Within a contact center, empathy lets the customer know that you understand how they FEEL about a situation. And because you understand, you are going to do for them what you would do for yourself given the same circumstances. That’s a powerful message.
Often this will mean understanding or relating to negative emotions like frustration, anger, disappointment, fear, sadness, suspicion, or confusion. When you respond to a frustrated or upset caller with empathy, the customer will feel heard and understood and will often calm down -- which will make it easier for you to gain control of the conversation.

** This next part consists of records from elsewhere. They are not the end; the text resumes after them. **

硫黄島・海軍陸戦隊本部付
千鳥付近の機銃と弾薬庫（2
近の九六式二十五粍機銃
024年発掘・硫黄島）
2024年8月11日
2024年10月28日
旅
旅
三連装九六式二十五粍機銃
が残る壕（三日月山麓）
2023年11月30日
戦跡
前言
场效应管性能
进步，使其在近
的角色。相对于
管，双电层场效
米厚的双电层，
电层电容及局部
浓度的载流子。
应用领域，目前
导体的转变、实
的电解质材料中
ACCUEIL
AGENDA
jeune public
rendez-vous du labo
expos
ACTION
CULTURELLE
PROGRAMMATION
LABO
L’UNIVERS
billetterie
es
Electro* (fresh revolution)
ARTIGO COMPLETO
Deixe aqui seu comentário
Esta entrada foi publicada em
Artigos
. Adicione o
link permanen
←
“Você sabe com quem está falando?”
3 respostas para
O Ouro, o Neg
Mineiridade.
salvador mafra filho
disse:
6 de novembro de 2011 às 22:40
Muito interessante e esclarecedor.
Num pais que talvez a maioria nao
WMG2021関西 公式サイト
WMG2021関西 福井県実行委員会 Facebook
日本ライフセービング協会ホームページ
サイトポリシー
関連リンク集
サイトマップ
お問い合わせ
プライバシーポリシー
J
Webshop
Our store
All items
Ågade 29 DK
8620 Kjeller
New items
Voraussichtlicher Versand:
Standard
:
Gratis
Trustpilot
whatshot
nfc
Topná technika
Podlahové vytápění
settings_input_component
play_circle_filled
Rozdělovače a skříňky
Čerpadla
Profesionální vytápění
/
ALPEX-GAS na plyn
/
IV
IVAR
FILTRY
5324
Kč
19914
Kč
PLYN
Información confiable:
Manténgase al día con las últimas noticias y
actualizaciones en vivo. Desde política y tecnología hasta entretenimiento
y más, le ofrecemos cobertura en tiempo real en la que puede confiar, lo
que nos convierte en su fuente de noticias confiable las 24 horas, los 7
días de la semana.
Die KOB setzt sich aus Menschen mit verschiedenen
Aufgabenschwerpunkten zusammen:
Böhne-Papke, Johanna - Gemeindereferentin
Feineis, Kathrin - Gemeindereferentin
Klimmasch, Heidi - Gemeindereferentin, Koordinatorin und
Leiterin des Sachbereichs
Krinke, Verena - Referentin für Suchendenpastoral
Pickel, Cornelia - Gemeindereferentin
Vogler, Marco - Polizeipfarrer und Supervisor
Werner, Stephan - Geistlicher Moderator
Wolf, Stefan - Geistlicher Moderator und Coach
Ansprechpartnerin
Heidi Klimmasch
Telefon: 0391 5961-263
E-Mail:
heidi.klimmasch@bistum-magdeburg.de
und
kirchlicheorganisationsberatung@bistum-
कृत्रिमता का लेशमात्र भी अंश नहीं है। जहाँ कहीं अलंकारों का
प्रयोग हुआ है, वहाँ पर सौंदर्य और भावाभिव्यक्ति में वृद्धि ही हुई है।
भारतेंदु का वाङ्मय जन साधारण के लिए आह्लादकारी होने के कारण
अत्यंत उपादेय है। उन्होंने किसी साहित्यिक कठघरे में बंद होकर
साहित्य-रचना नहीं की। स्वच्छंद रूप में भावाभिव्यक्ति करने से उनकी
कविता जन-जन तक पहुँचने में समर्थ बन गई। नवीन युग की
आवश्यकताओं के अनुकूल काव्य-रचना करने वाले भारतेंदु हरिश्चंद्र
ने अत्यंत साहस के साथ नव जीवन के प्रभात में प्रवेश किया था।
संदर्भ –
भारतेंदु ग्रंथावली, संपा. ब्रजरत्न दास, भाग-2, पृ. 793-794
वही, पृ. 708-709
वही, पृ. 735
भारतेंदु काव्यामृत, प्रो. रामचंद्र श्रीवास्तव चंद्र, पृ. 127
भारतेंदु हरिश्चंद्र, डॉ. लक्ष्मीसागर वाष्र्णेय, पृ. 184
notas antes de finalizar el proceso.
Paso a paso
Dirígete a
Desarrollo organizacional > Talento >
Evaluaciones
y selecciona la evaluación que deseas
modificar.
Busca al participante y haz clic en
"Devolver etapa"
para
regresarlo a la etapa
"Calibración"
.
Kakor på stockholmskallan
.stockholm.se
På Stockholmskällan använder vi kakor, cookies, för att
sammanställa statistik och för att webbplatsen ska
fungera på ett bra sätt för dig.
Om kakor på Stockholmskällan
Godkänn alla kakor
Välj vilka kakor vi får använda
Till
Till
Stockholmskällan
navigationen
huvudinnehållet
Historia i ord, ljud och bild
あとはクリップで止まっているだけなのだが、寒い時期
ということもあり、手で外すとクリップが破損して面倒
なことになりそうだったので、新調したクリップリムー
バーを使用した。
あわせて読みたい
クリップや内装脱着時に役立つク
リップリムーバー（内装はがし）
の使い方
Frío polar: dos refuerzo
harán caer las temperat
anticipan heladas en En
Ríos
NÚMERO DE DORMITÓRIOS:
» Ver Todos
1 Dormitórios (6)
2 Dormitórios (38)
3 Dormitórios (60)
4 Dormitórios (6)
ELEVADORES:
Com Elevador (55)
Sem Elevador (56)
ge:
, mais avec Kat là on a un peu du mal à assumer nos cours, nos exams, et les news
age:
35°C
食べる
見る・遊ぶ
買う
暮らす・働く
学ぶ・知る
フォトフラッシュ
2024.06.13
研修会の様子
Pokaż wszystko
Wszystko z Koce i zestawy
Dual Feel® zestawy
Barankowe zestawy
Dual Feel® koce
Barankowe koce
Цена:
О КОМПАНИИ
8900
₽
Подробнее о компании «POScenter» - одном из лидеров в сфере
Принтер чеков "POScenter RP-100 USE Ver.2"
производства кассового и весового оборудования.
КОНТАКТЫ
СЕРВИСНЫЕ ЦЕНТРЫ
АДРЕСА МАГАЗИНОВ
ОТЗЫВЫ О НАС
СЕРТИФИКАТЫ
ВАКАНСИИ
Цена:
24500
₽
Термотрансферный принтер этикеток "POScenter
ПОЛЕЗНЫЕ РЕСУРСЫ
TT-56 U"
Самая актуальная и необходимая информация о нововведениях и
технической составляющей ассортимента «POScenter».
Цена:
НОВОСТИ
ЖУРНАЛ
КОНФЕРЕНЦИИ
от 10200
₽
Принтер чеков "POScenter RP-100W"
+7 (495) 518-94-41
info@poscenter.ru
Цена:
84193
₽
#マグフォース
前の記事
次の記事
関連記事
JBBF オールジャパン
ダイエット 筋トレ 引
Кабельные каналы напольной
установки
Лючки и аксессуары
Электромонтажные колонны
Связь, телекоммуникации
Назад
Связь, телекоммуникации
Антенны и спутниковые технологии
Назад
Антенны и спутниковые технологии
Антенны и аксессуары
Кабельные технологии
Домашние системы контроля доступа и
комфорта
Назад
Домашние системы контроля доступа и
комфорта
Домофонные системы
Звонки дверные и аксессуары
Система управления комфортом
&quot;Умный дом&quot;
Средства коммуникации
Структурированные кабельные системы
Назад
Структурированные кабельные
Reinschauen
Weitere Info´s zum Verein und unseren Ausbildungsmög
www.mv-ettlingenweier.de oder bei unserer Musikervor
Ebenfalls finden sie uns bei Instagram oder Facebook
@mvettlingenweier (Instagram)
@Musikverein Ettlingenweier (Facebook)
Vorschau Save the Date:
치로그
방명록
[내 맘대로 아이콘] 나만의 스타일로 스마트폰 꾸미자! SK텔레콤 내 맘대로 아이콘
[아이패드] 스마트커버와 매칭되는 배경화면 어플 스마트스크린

Empathy will also mean connecting to positive emotions like happiness, joy, surprise, excitement, or relief. If the customer is talking about a new grandchild or getting ready to leave on an exciting vacation, you can share in their pride, excitement, or joy. Your caller is going to feel befriended, appreciated, and supported... and that is going to build greater engagement along with a real human connection.
The other thing we need to be clear about is the difference between empathy and sympathy. Both empathy and sympathy express concern for another person’s well-being and are often used interchangeably -- but they are quite different. When you understand someone else’s situation and the emotions that come with it -- as if they were your own – you are expressing empathy. Empathy is a shared experience.
Sympathy, on the other hand, is all about YOU. When you sympathize with someone, you are not attempting to relate to or understand their feelings. We often hear sympathy in the form of an apology – something we hear so frequently and in such an insincere way that it usually doesn’t even register anymore. On the other hand, when you follow up that apology with empathy, you create an entirely different experience. It’s the difference between “I’m sorry that happened to you… ” and “I’m sorry that happened to you. I can imagine how frustrating that must be.” ‘I’m sorry’ is a great start, but following up with empathy is what makes your apology meaningful to the customer.